*Dataset records*.
-*-

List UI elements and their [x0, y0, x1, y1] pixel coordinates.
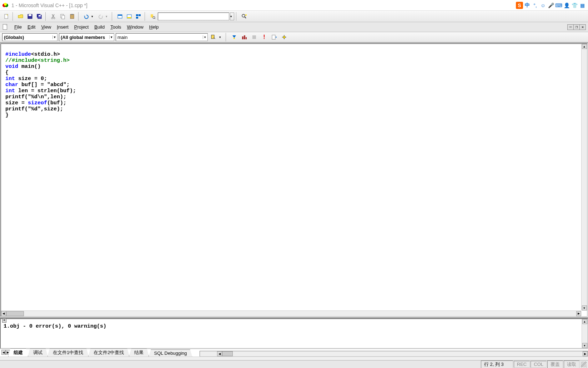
svg-rect-18: [127, 17, 131, 18]
menu-tools[interactable]: Tools: [107, 23, 124, 31]
save-all-button[interactable]: [35, 12, 44, 21]
go-button[interactable]: [270, 33, 278, 41]
cursor-position: 行 2, 列 3: [481, 360, 513, 368]
code-token: #include: [5, 51, 31, 58]
output-horizontal-scrollbar[interactable]: ◀ ▶: [200, 351, 588, 357]
undo-button[interactable]: [82, 12, 91, 21]
tab-result[interactable]: 结果: [129, 348, 149, 357]
ime-person-icon[interactable]: 👤: [563, 2, 570, 9]
output-vertical-scrollbar[interactable]: ▲ ▼: [582, 319, 587, 348]
ime-grid-icon[interactable]: ▦: [579, 2, 586, 9]
mdi-restore-button[interactable]: ❐: [573, 24, 580, 30]
find-in-files-button[interactable]: [149, 12, 157, 21]
mdi-window-controls: ─ ❐ ✕: [568, 24, 586, 30]
status-ovr: 覆盖: [547, 360, 563, 368]
wizard-toolbar: (Globals)▾ (All global members▾ main▾ ▾ …: [0, 32, 588, 43]
editor-content[interactable]: #include<stdio.h> //#include<string.h> v…: [1, 44, 587, 316]
tab-build[interactable]: 组建: [8, 348, 28, 357]
code-comment: //#include<string.h>: [5, 58, 70, 64]
output-close-button[interactable]: ×: [2, 318, 6, 323]
compile-button[interactable]: [230, 33, 238, 41]
scroll-down-icon[interactable]: ▼: [582, 305, 587, 310]
undo-dropdown[interactable]: ▾: [91, 15, 96, 18]
svg-point-27: [245, 14, 247, 16]
redo-dropdown[interactable]: ▾: [106, 15, 110, 18]
cut-button[interactable]: [49, 12, 58, 21]
save-button[interactable]: [26, 12, 34, 21]
svg-point-25: [242, 14, 245, 17]
tab-nav-left-icon[interactable]: ◀: [1, 350, 6, 355]
separator: [0, 357, 588, 360]
paste-button[interactable]: [68, 12, 76, 21]
editor-horizontal-scrollbar[interactable]: ◀ ▶: [1, 310, 581, 316]
ime-keyboard-icon[interactable]: ⌨: [555, 2, 562, 9]
svg-rect-32: [244, 35, 245, 39]
new-button[interactable]: [2, 12, 11, 21]
status-read: 读取: [564, 360, 579, 368]
code-keyword: int: [5, 88, 15, 94]
function-dropdown[interactable]: main▾: [116, 33, 208, 41]
ime-punct-icon[interactable]: °,: [532, 2, 539, 9]
window-title: 1 - Microsoft Visual C++ - [1.cpp *]: [11, 3, 516, 8]
resize-grip-icon[interactable]: [581, 362, 587, 367]
svg-line-26: [245, 17, 246, 18]
menu-file[interactable]: FFileile: [11, 23, 25, 31]
menu-help[interactable]: Help: [146, 23, 162, 31]
menu-project[interactable]: Project: [71, 23, 91, 31]
svg-rect-20: [139, 14, 141, 16]
mdi-close-button[interactable]: ✕: [579, 24, 586, 30]
menu-bar: FFileile Edit View Insert Project Build …: [0, 22, 588, 32]
tab-sql[interactable]: SQL Debugging: [149, 349, 192, 357]
svg-rect-16: [118, 15, 122, 16]
scroll-thumb[interactable]: [6, 311, 24, 316]
sogou-icon[interactable]: S: [516, 2, 523, 9]
menu-edit[interactable]: Edit: [25, 23, 38, 31]
scroll-up-icon[interactable]: ▲: [582, 319, 587, 324]
mdi-minimize-button[interactable]: ─: [567, 24, 574, 30]
svg-rect-5: [29, 14, 31, 16]
workspace-button[interactable]: [116, 12, 124, 21]
goto-button[interactable]: [209, 33, 218, 41]
find-button[interactable]: [240, 12, 248, 21]
menu-window[interactable]: Window: [124, 23, 146, 31]
goto-dropdown[interactable]: ▾: [219, 35, 223, 39]
output-button[interactable]: [125, 12, 134, 21]
scroll-down-icon[interactable]: ▼: [582, 343, 587, 348]
svg-rect-30: [233, 38, 235, 39]
build-button[interactable]: [240, 33, 248, 41]
window-list-button[interactable]: [134, 12, 143, 21]
tab-find1[interactable]: 在文件1中查找: [47, 348, 89, 357]
ime-mic-icon[interactable]: 🎤: [547, 2, 554, 9]
title-bar: 1 - Microsoft Visual C++ - [1.cpp *] S 中…: [0, 0, 588, 11]
find-dropdown[interactable]: ▾: [230, 13, 234, 20]
scroll-left-icon[interactable]: ◀: [217, 351, 222, 356]
copy-button[interactable]: [59, 12, 67, 21]
scroll-thumb[interactable]: [222, 351, 233, 356]
menu-view[interactable]: View: [38, 23, 54, 31]
file-icon: [2, 24, 9, 30]
menu-insert[interactable]: Insert: [54, 23, 71, 31]
redo-button[interactable]: [96, 12, 105, 21]
output-content[interactable]: × 1.obj - 0 error(s), 0 warning(s) ▲ ▼: [0, 318, 588, 349]
find-combo[interactable]: [158, 13, 229, 20]
tab-debug[interactable]: 调试: [28, 348, 48, 357]
scroll-right-icon[interactable]: ▶: [583, 351, 588, 356]
members-dropdown[interactable]: (All global members▾: [59, 33, 114, 41]
code-keyword: void: [5, 64, 18, 70]
tab-find2[interactable]: 在文件2中查找: [88, 348, 129, 357]
ime-smile-icon[interactable]: ☺: [539, 2, 547, 9]
scroll-left-icon[interactable]: ◀: [1, 311, 6, 316]
ime-shirt-icon[interactable]: 👕: [571, 2, 578, 9]
scope-dropdown[interactable]: (Globals)▾: [2, 33, 57, 41]
scroll-up-icon[interactable]: ▲: [582, 44, 587, 49]
open-button[interactable]: [16, 12, 25, 21]
execute-button[interactable]: !: [260, 33, 268, 41]
menu-build[interactable]: Build: [91, 23, 107, 31]
scroll-right-icon[interactable]: ▶: [576, 311, 581, 316]
editor-vertical-scrollbar[interactable]: ▲ ▼: [581, 44, 587, 310]
breakpoint-button[interactable]: [280, 33, 288, 41]
ime-lang-icon[interactable]: 中: [524, 2, 531, 9]
code-keyword: sizeof: [28, 100, 47, 106]
stop-build-button[interactable]: [250, 33, 258, 41]
code-editor[interactable]: #include<stdio.h> //#include<string.h> v…: [0, 43, 588, 317]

-*-

*Task*.
Check each line of the preceding material for the word "undo", then state how many lines contain it, with no other text.

*Exercise output*.
2